MORGANTOWN, W.Va. - Beneath the helmet is a mind and under the shoulder pads is a heart. They are what make Oklahoma State's Josh Stewart one of the very best at what he does.
The feet laced into the cleats run the precise routes. The hands inside the gloves pluck passes out of the air. Both are meaningless if strength and spirit don't propel him through the unimaginable events the junior's life has already produced.
"You've got to understand where I came from, the way my mom raised me to be positive about stuff and don't get down about stuff," Stewart said. "You can't spend your life being down. Take the stuff that happened and try to make something positive out of it.
"I have the talent to play football and I can use that as a way to get my story out and to motivate people and to let them know they don't have to stay down. They can find a way to make things possible."
Stewart's mom, the one he credits for the life-shaping advice, is actually his maternal grandmother. Stewart never really knew his biological mother. She and Stewart's older brother were killed in a car accident when Stewart was an infant. Over time, Stewart learned the details and discovered he could have been in the same car if an aunt hadn't volunteered to take Stewart home from church in a separate car.
He calls his grandmother his mom because Valrie and her husband, Charles Stewart, raised Stewart.
Stewart's dad was accidentally shot and killed in an argument with Stewart's paternal grandfather when Stewart was 5 years old. Stewart was there when it happened, and he could tell Valrie what transpired.
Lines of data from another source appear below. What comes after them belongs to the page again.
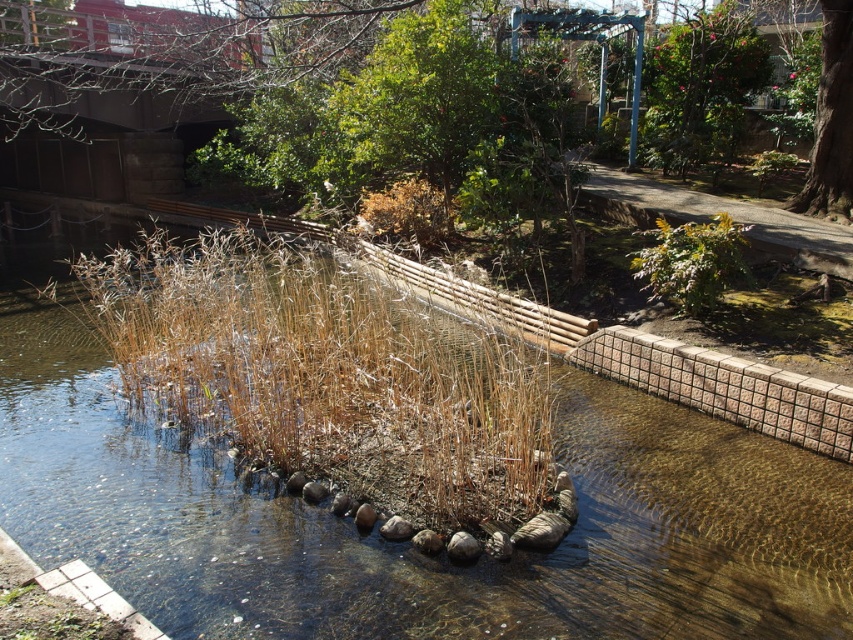 Question: Based on their relative distances, which object is farther from the green leafy tree at upper right?

Choices:
 (A) brown grassy stream at center
 (B) green leafy plant at center-right
 (C) dry grass at center

Answer: (C)

Question: From the image, what is the correct spatial relationship of brown grassy stream at center in relation to dry grass at center?

Choices:
 (A) right
 (B) left

Answer: (A)

Question: Is dry grass at center above green leafy tree at upper right?

Choices:
 (A) no
 (B) yes

Answer: (A)

Question: Among these points, which one is farthest from the camera?

Choices:
 (A) (361, 484)
 (B) (846, 160)

Answer: (B)

Question: Which point is farther to the camera?

Choices:
 (A) dry grass at center
 (B) brown grassy stream at center
 (C) green leafy plant at center-right
 (D) green leafy tree at upper right

Answer: (D)

Question: Does brown grassy stream at center have a larger size compared to green leafy plant at center-right?

Choices:
 (A) yes
 (B) no

Answer: (A) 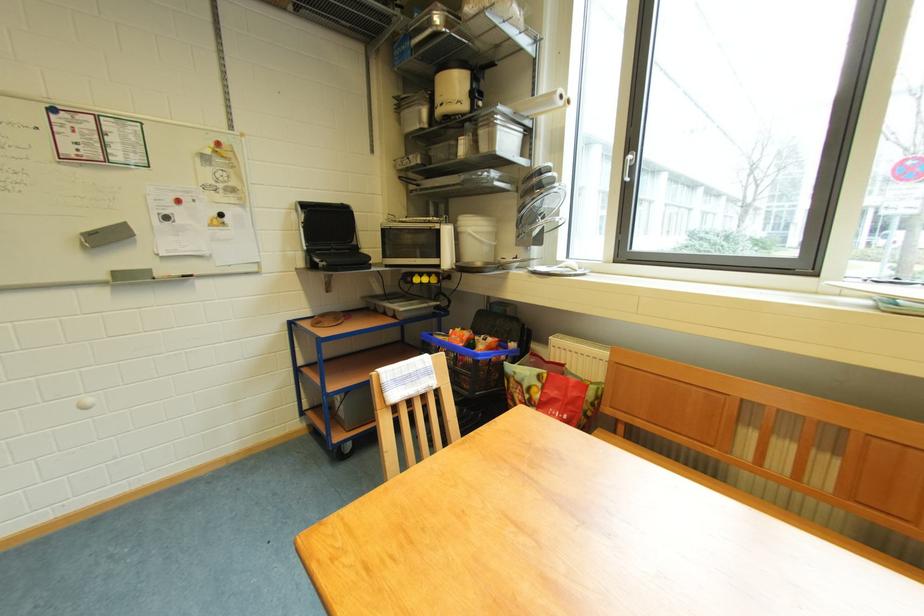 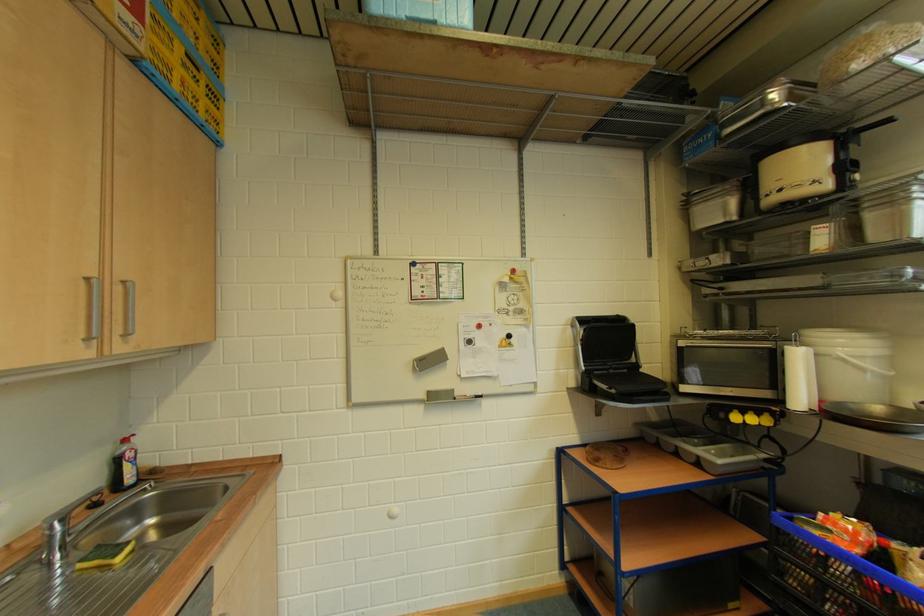 In the second image, find the point that corresponds to point (484, 341) in the first image.

(905, 549) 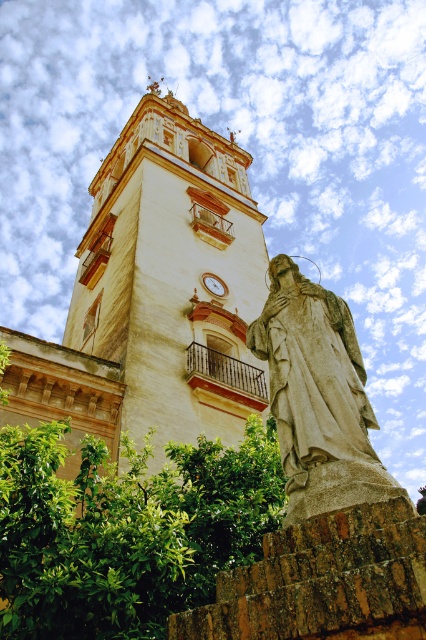 You are an architect examining the image of a historic site. You notice the beige stone tower at center and the gold metallic clock at center. Based on their positions, which object is closer to the right side of the image?

The gold metallic clock at center is closer to the right side of the image because the beige stone tower at center is to the left of it.

You are an architect examining the tower and its surroundings. You notice the stone statue at center and the gold metallic clock at center. From the perspective of someone standing directly in front of the tower, which object is positioned to the right?

The stone statue at center is to the right of the gold metallic clock at center, so from the front view, the stone statue at center is on the right side.

You are an architect examining the beige stone tower at center and the gold metallic clock at center. Which object would require more materials to construct based on their sizes?

The beige stone tower at center is bigger than the gold metallic clock at center, so it would require more materials to construct. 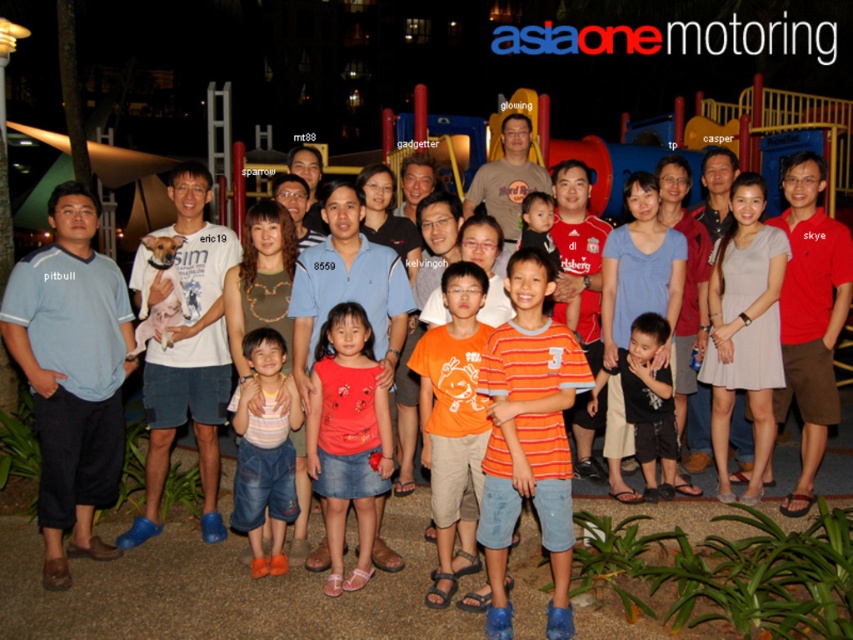 Question: Which point appears closest to the camera in this image?

Choices:
 (A) (x=273, y=372)
 (B) (x=648, y=388)
 (C) (x=453, y=476)
 (D) (x=318, y=467)

Answer: (C)

Question: Estimate the real-world distances between objects in this image. Which object is farther from the striped cotton shirt at center?

Choices:
 (A) orange cotton shirt at center
 (B) black cotton shirt at center
 (C) matte red shirt at center

Answer: (B)

Question: Is striped cotton shirt at center to the right of black cotton shirt at center from the viewer's perspective?

Choices:
 (A) yes
 (B) no

Answer: (B)

Question: Which object is positioned closest to the matte red shirt at center?

Choices:
 (A) black cotton shirt at center
 (B) striped cotton shirt at center
 (C) orange cotton shirt at center

Answer: (B)

Question: Can you confirm if matte red shirt at center is wider than striped cotton shirt at center?

Choices:
 (A) no
 (B) yes

Answer: (B)

Question: Is orange cotton shirt at center thinner than striped cotton shirt at center?

Choices:
 (A) yes
 (B) no

Answer: (B) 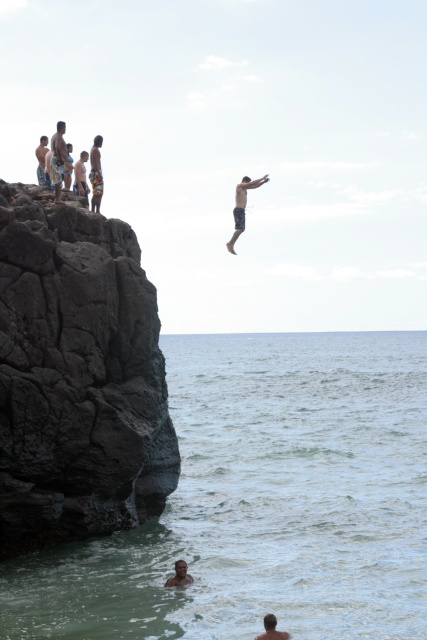 Is beige textured shorts at left thinner than light brown skin at lower center?

No, beige textured shorts at left is not thinner than light brown skin at lower center.

Who is more forward, (61, 132) or (277, 637)?

Positioned in front is point (277, 637).

Who is more forward, (55, 168) or (265, 620)?

Positioned in front is point (265, 620).

Locate an element on the screen. beige textured shorts at left is located at coordinates (58, 160).

In the scene shown: Which is more to the right, tan skin human at upper left or smooth skin man at lower center?

smooth skin man at lower center is more to the right.

Which is below, tan skin human at upper left or smooth skin man at lower center?

smooth skin man at lower center is lower down.

In order to click on tan skin human at upper left in this screenshot , I will do `click(96, 173)`.

Is point (31, 232) closer to viewer compared to point (96, 170)?

That is True.

The image size is (427, 640). I want to click on dark gray rock at left, so click(x=76, y=376). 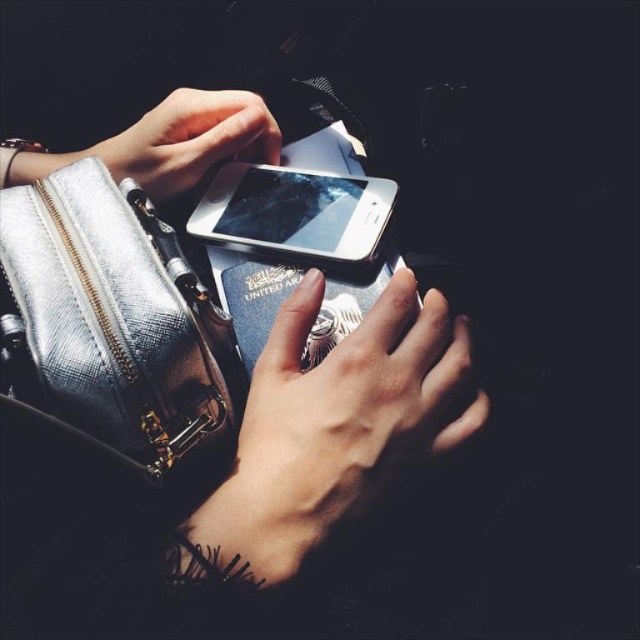 What do you see at coordinates (120, 323) in the screenshot?
I see `metallic silver handbag at left` at bounding box center [120, 323].

The width and height of the screenshot is (640, 640). In order to click on metallic silver handbag at left in this screenshot , I will do `click(120, 323)`.

Find the location of `metallic silver handbag at left`. metallic silver handbag at left is located at coordinates (120, 323).

Does smooth metallic hand at center appear on the right side of shiny silver phone at center?

Yes, smooth metallic hand at center is to the right of shiny silver phone at center.

Is point (284, 396) farther from camera compared to point (228, 232)?

No, (284, 396) is closer to viewer.

Who is more distant from viewer, (x=196, y=564) or (x=252, y=205)?

Point (x=252, y=205)

Identify the location of smooth metallic hand at center. The image size is (640, 640). (333, 426).

Does metallic silver purse at upper left lie in front of smooth metallic hand at center?

That is True.

The width and height of the screenshot is (640, 640). Describe the element at coordinates (324, 426) in the screenshot. I see `metallic silver purse at upper left` at that location.

The height and width of the screenshot is (640, 640). Identify the location of metallic silver purse at upper left. (324, 426). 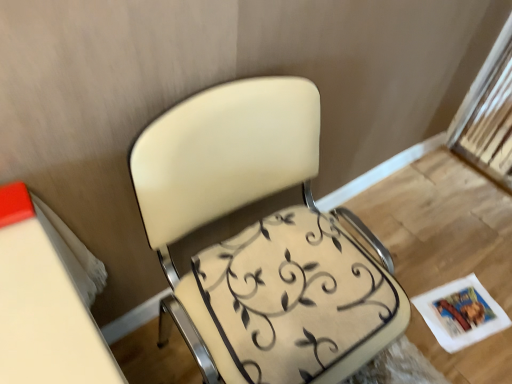 Question: From a real-world perspective, is matte cream chair at center physically below white paper magazine at lower right?

Choices:
 (A) yes
 (B) no

Answer: (B)

Question: Is matte cream chair at center outside white paper magazine at lower right?

Choices:
 (A) no
 (B) yes

Answer: (B)

Question: Is matte cream chair at center at the left side of white paper magazine at lower right?

Choices:
 (A) no
 (B) yes

Answer: (B)

Question: Considering the relative positions of matte cream chair at center and white paper magazine at lower right in the image provided, is matte cream chair at center behind white paper magazine at lower right?

Choices:
 (A) no
 (B) yes

Answer: (A)

Question: Is matte cream chair at center facing away from white paper magazine at lower right?

Choices:
 (A) no
 (B) yes

Answer: (A)

Question: Is matte cream chair at center not near white paper magazine at lower right?

Choices:
 (A) yes
 (B) no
Years later, he is open to discussing his life and inspiring others. It wouldn't be so easy, so empowering for himself and for others, had Stewart not learned how to live with and grow from his experience.
"You think about it, it's my parents, but then again, God turned it around for me in so many ways and I'm blessed to be able to have done so many things," he said. "It's a blessing to be here and to be doing this. I know I'll see them one day. For now, I keep my head on straight and do the right things because I know there's no telling how far I can go."
Stewart is the Big 12's leading returning receiver, with 101 receptions, 1,210 yards and seven touchdowns as a sophomore in 2012, and he leads the Cowboys in catches and yards this season. No. 11 Oklahoma State (3-0) makes its first trip here Saturday to play West Virginia (2-2, 0-1 Big 12).
The game will start at noon at Mountaineer Field and will be televised by ESPN.
A year ago against WVU, the 5-foot-10, 185-pound Stewart had one carry for a 46-yard touchdown and 13 receptions for 172 yards and two touchdowns.
How Stewart, who was a longtime Texas A&M commit, came to star for the Cowboys is another extension of another hardship. He played his high school football in Denton, Texas, but only after Hurricane Katrina forced his family from its home in New Orleans when he was 12.